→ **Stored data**
------------
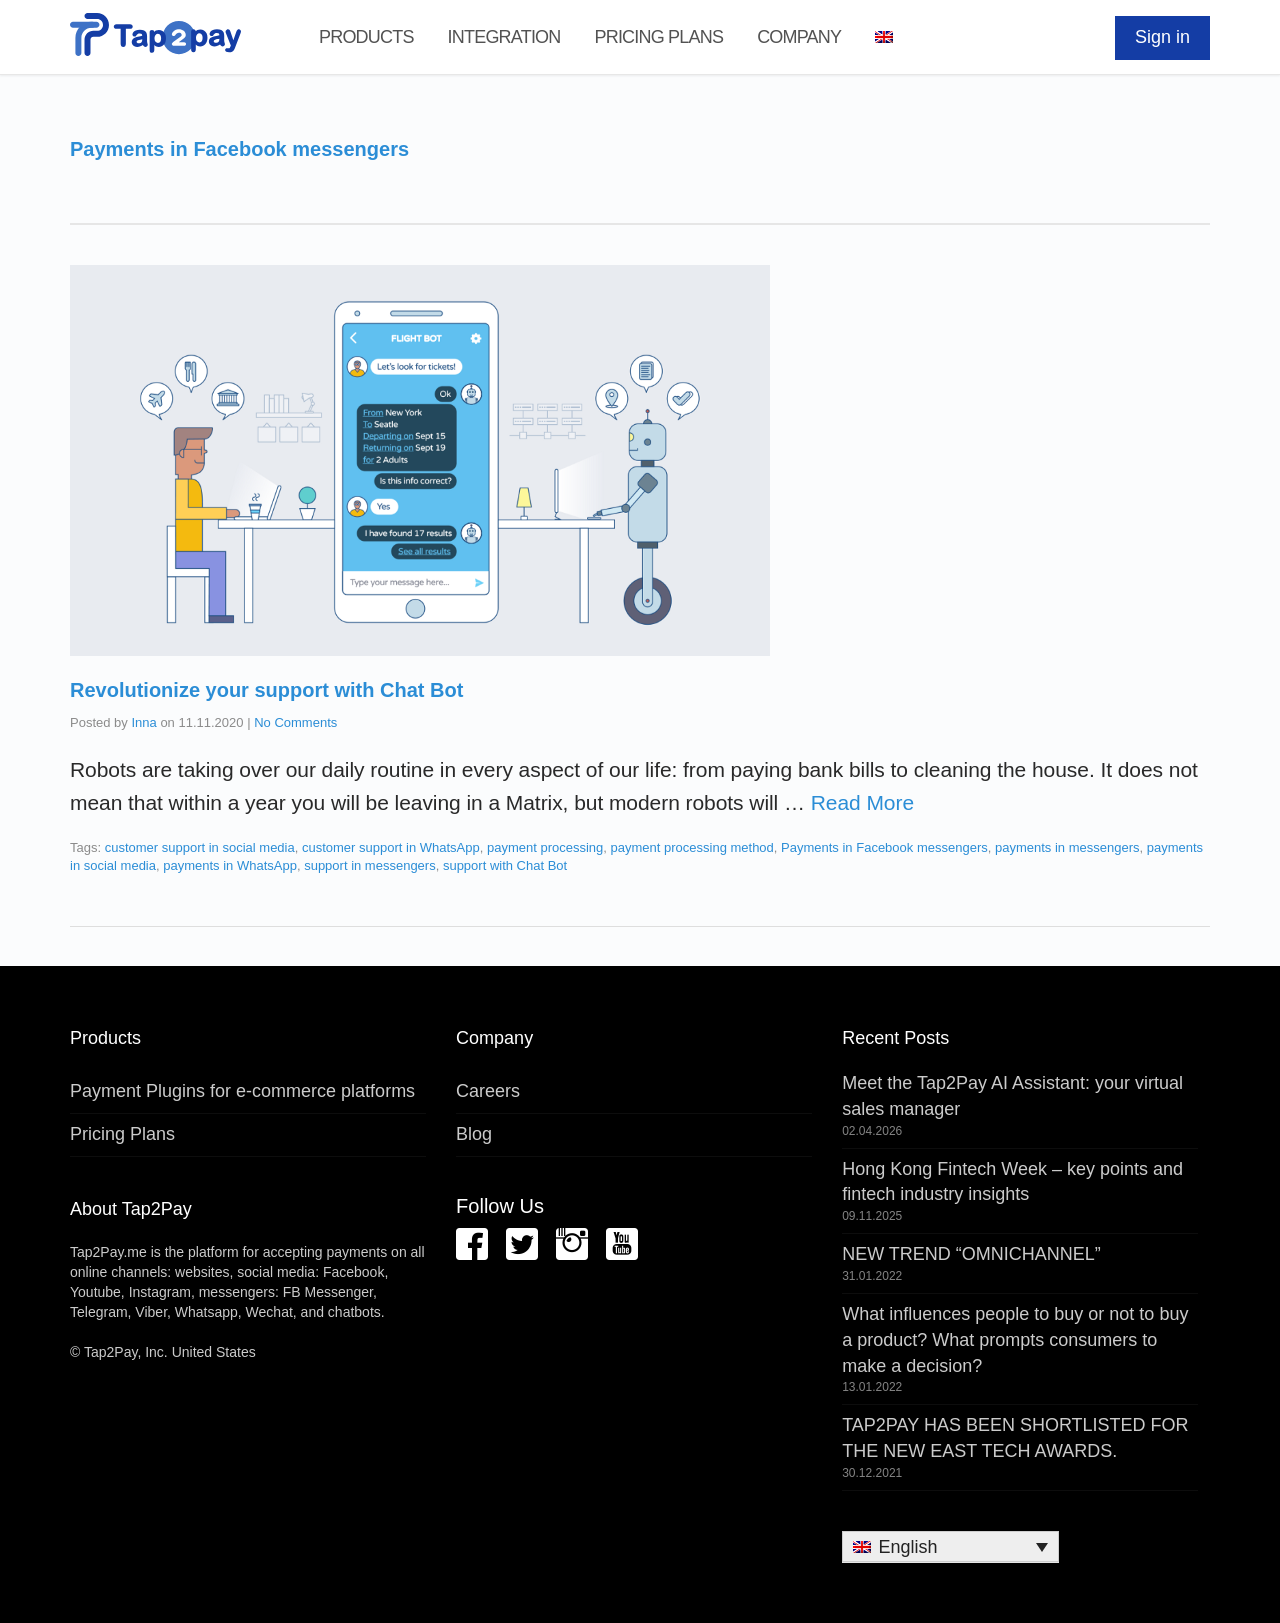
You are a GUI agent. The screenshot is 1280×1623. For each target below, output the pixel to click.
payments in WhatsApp (230, 865)
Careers (488, 1091)
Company (799, 37)
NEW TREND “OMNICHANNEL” (971, 1254)
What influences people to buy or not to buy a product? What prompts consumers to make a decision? (1015, 1339)
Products (366, 37)
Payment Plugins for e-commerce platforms (242, 1091)
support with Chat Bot (505, 865)
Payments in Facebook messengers (884, 847)
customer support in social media (200, 847)
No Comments (295, 722)
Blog (474, 1134)
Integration (504, 37)
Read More (862, 802)
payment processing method (692, 847)
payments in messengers (1067, 847)
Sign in (1162, 37)
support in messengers (370, 865)
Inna (143, 722)
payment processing (545, 847)
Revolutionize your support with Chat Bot (266, 690)
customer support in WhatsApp (391, 847)
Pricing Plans (658, 37)
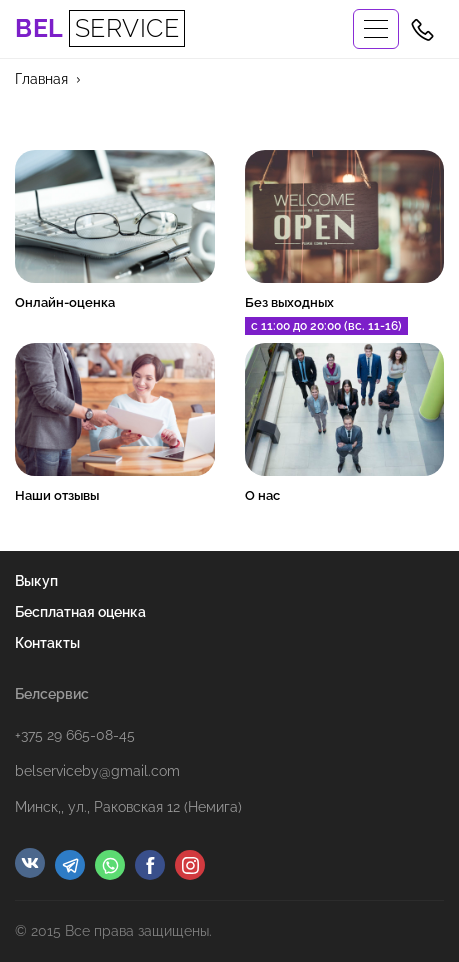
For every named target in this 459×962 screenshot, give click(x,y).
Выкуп (36, 581)
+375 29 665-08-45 (75, 735)
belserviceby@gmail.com (97, 771)
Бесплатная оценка (80, 612)
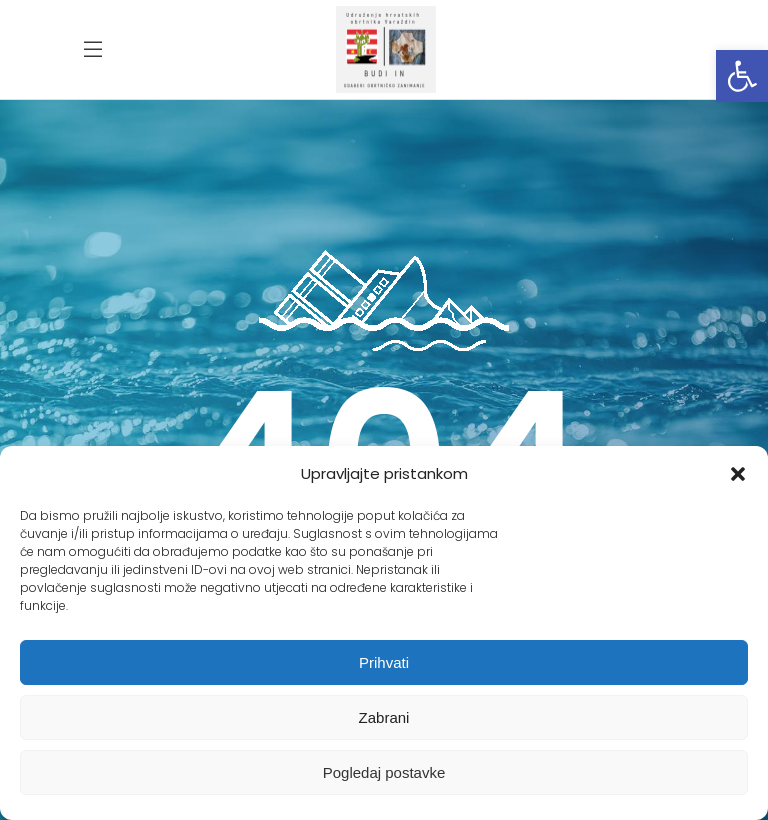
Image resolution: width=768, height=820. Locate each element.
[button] (742, 76)
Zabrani (384, 717)
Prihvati (384, 662)
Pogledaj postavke (384, 772)
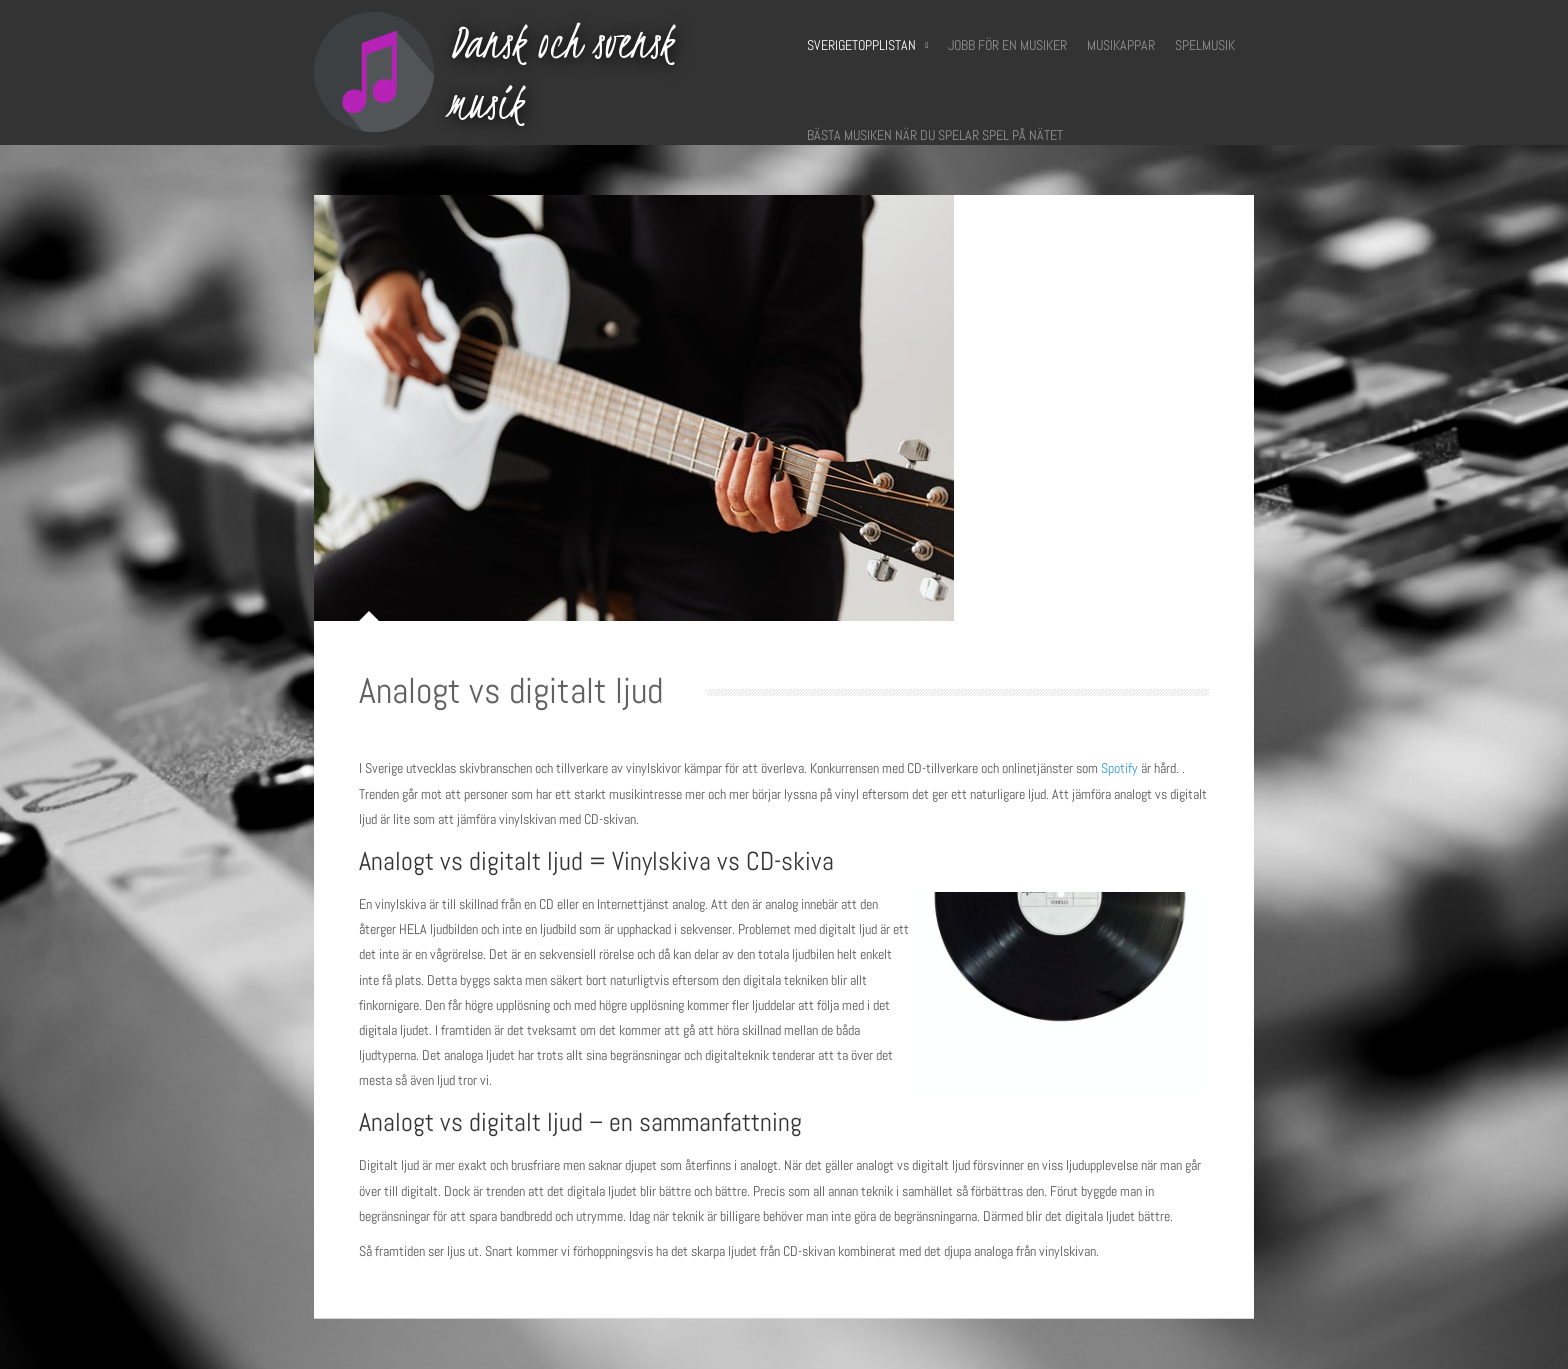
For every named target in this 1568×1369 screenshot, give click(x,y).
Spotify (1119, 768)
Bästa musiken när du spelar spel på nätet (935, 135)
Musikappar (1121, 45)
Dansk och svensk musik (561, 72)
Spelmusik (1205, 45)
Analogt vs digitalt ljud (511, 691)
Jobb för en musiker (1007, 45)
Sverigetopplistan (868, 45)
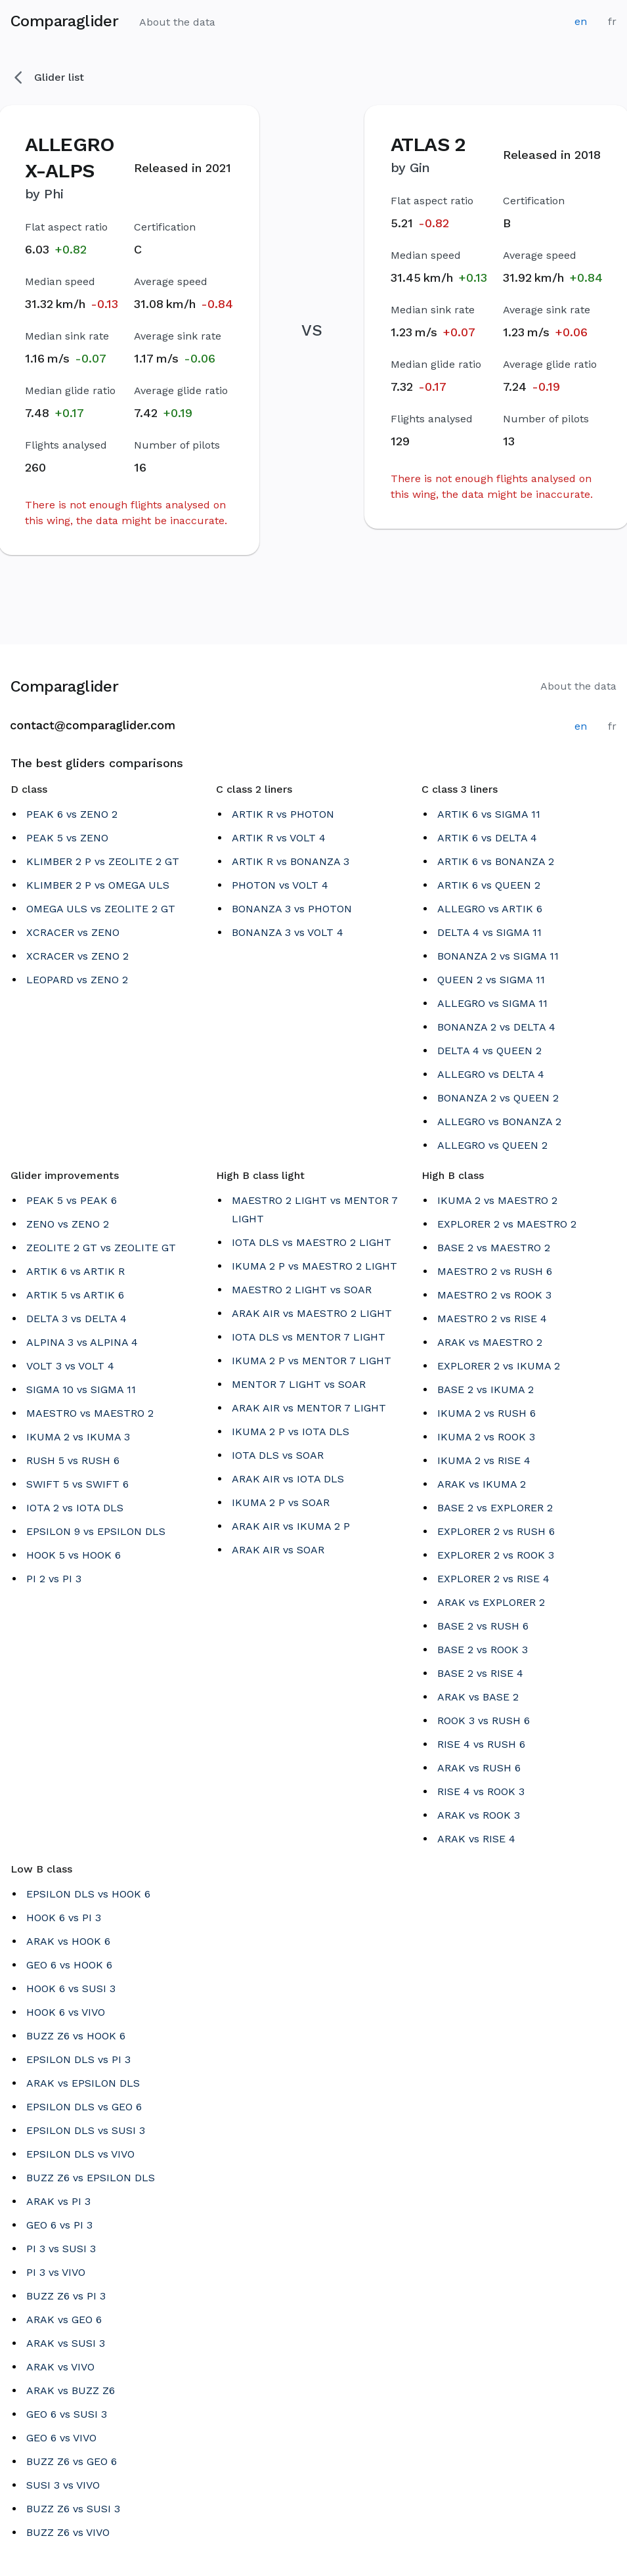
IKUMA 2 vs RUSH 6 (486, 1413)
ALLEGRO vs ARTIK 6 (489, 908)
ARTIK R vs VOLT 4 (279, 838)
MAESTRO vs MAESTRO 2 (90, 1413)
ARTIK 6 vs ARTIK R (75, 1271)
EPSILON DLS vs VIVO (80, 2154)
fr (612, 21)
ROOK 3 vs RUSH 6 (483, 1720)
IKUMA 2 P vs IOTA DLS (290, 1431)
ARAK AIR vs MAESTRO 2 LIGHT (312, 1313)
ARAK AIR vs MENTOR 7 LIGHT (309, 1408)
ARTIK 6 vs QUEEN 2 (488, 885)
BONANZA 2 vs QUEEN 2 (498, 1098)
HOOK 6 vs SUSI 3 (71, 1988)
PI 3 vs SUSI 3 (61, 2248)
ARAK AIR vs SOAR (278, 1549)
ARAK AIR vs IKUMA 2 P (291, 1526)
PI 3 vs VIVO (55, 2272)
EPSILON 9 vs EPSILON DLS (95, 1531)
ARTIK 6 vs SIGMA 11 (488, 814)
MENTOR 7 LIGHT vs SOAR (299, 1384)
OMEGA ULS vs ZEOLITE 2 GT (100, 908)
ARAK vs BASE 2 (478, 1697)
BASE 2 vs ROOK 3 (482, 1649)
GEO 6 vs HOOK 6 (69, 1965)
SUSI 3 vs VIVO (63, 2485)
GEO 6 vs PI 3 (59, 2225)
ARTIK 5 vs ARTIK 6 (75, 1295)
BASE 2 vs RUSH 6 (483, 1626)
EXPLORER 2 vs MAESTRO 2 (506, 1224)
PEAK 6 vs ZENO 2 (72, 814)
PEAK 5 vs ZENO (67, 838)
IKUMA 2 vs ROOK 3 (486, 1437)
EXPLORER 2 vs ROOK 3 (495, 1555)
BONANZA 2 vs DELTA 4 (496, 1027)
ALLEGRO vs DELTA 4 (490, 1074)
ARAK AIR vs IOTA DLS (288, 1479)
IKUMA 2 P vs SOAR (281, 1502)
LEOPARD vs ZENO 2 (77, 979)
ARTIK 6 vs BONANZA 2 (495, 861)
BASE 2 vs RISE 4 (480, 1673)
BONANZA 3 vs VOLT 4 (287, 932)
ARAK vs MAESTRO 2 (489, 1342)
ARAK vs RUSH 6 (479, 1768)
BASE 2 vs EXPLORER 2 (495, 1507)
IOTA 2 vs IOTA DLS (74, 1507)
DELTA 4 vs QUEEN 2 (489, 1050)
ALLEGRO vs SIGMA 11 (492, 1003)
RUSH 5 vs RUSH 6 (72, 1460)
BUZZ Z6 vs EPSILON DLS (90, 2177)
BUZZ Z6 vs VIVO (68, 2532)
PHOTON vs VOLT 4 (280, 885)
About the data (177, 22)
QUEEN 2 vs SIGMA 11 (491, 979)
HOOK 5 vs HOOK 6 (73, 1555)
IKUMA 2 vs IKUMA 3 (78, 1437)
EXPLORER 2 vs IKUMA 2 (498, 1366)
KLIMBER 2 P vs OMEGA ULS (97, 885)
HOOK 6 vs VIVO (65, 2012)
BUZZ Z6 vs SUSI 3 (73, 2508)
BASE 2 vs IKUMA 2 (485, 1389)
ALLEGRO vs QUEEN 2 (492, 1145)
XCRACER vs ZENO (72, 932)
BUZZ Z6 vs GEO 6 (71, 2461)
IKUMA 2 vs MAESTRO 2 (497, 1200)
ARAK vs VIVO (60, 2367)
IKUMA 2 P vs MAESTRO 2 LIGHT (314, 1266)
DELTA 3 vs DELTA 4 (76, 1318)
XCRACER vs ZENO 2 (77, 956)
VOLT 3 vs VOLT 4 (70, 1366)
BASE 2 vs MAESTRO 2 (493, 1247)
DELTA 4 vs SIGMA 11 (489, 932)
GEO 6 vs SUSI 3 (66, 2414)
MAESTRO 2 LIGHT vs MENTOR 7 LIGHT (315, 1209)
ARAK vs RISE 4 (476, 1838)
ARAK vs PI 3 (58, 2201)
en (580, 21)
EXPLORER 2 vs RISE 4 (493, 1578)
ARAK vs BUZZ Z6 (70, 2390)
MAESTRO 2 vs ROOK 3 (494, 1295)
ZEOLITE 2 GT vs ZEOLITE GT (101, 1247)
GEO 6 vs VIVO (61, 2438)
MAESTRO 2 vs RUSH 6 (494, 1271)
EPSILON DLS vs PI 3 (78, 2059)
------------
→ **EXERCISE**
In the entries above, find the line holding "customer support in social media (200, 847)" and the line holding "Inna (143, 722)", then retype exactly those two lines and every line between them, and nothing else.

→ **ANSWER BOX**
customer support in social media (200, 847)
No Comments (295, 722)
Blog (474, 1134)
Integration (504, 37)
Read More (862, 802)
payment processing method (692, 847)
payments in messengers (1067, 847)
Sign in (1162, 37)
support in messengers (370, 865)
Inna (143, 722)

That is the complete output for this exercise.